Julian Meredith

March 2006-June 2006

Julian the artist selected by representatives of the community and harbour users in Helmsdale has started his residency which includes a commission for a piece of work to be sited in the area of the harbour.

Julian creates mostly large pieces by cutting fish, whales. animals, birds into large planks of elm and taking prints from the cut wood, using fine paper, inks he mixes himself and finally making the print by using the back of a spoon to create the final image. The final rubbing can often take six to eight hours.

Julian will be working in the school and in the old schoolroom at Kildonan. If you would like to speak to Julian about his work or see him at work then please contact Meg Telfer on 01641 521845 or e-mail megtelfer@tiscali.co.uk

 

Extract from an interview with Julian Meredith, Christine Watkins 2005

I have always had a deep respect for people who live and work in close connection with the natural world.
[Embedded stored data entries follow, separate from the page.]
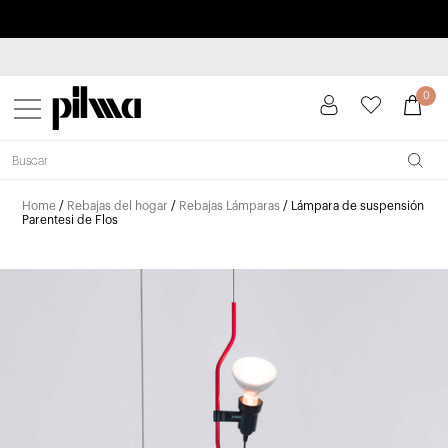
Paga a plazos hasta 3 meses sin intereses 0% TAE
pilma
0
Home
/
Rebajas del hogar
/
Rebajas Lámparas
/ Lámpara de suspensión
Parentesi de Flos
For me, the person who can tell the difference between a jackdaw and a rook knows something real and important – and something that’s of more value to the aspiring artist than much that is taught in art colleges. My own work is an extension of my practical knowledge of aspects of the wild, and developed alongside it.
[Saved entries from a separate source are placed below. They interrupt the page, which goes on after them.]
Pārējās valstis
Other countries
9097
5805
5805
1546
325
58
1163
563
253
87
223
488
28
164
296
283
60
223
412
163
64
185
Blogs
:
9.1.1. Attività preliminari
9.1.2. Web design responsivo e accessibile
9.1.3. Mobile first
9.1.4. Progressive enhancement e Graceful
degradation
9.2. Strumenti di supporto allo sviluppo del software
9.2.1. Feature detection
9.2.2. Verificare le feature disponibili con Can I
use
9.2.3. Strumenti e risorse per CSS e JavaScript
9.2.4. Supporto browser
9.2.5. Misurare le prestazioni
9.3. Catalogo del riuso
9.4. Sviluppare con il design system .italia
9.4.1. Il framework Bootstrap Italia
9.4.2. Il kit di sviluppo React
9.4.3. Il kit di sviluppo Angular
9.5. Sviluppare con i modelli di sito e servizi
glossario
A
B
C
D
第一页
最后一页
My use of elm to make prints has grown from a preoccupation that started about twenty years ago, with the disappearance of elm trees from hedges, and from the landscape. At that time I was making small woodcuts, and decided to collect as much elm wood as I could. I gathered branches from dead elms and began making constructions, twenty feet or so across, and increasingly large prints. The printmaking process impregnates the wood with pigment and paraffin, giving it an almost fossil-like quality – I’ve got a growing graveyard of fossilized elm planks.

The prints that I take from the blocks have a light, airy quality, the opposite to the nature of the wood itself. As the printed paper comes off the block it’s a bit like the spirit of the fossilized wood. The use of the blue colour also helps to transform the earthiness of the wood, via the flow of the grain, into something more akin to water and air. Both the dark, fossilized block and the light print are an equal part of making the work, and it’s a pity that it’s not usually possible to exhibit both.

I’m particularly influenced by the way in which animal forms are represented in aboriginal work. It was a breakthrough when I started showing whales and fish from above, instead of from the side, as this gave my work the relevance and directness I had been reaching towards. The concerns of people are reflected in my work, although in an indirect way, because the fertility of the land and of the sea has always been the concern of human beings. If the land and sea are fertile then things are basically OK, if not then people start to feel agitated.

Fish images are somehow hard-wired into my brain – they are genetically imprinted if that’s possible.